*** Records for processing Section Begins ***

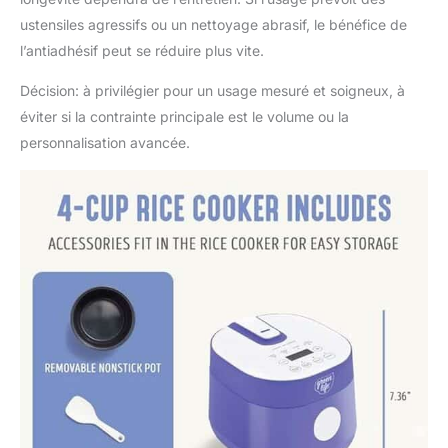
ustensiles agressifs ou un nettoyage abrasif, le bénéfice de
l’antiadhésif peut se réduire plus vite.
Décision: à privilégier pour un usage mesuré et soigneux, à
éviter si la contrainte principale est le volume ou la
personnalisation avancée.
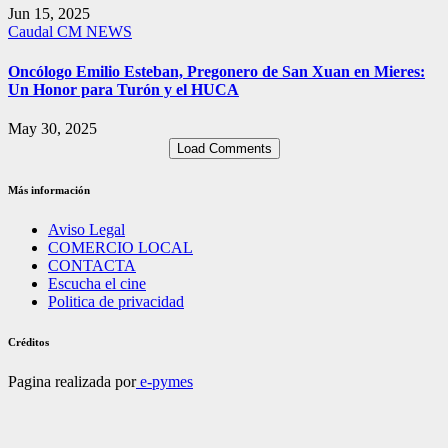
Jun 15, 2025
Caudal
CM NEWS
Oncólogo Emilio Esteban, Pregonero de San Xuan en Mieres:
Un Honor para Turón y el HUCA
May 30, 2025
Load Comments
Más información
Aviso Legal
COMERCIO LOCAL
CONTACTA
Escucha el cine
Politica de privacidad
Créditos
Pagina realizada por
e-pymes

*** Records for processing Section Ends ***

__Prompt__: From the first line to the last, give the data again exactly, but without pictures.

__Result for this task__:
ustensiles agressifs ou un nettoyage abrasif, le bénéfice de
l’antiadhésif peut se réduire plus vite.
Décision: à privilégier pour un usage mesuré et soigneux, à
éviter si la contrainte principale est le volume ou la
personnalisation avancée.
Jun 15, 2025
Caudal
CM NEWS
Oncólogo Emilio Esteban, Pregonero de San Xuan en Mieres:
Un Honor para Turón y el HUCA
May 30, 2025
Load Comments
Más información
Aviso Legal
COMERCIO LOCAL
CONTACTA
Escucha el cine
Politica de privacidad
Créditos
Pagina realizada por
e-pymes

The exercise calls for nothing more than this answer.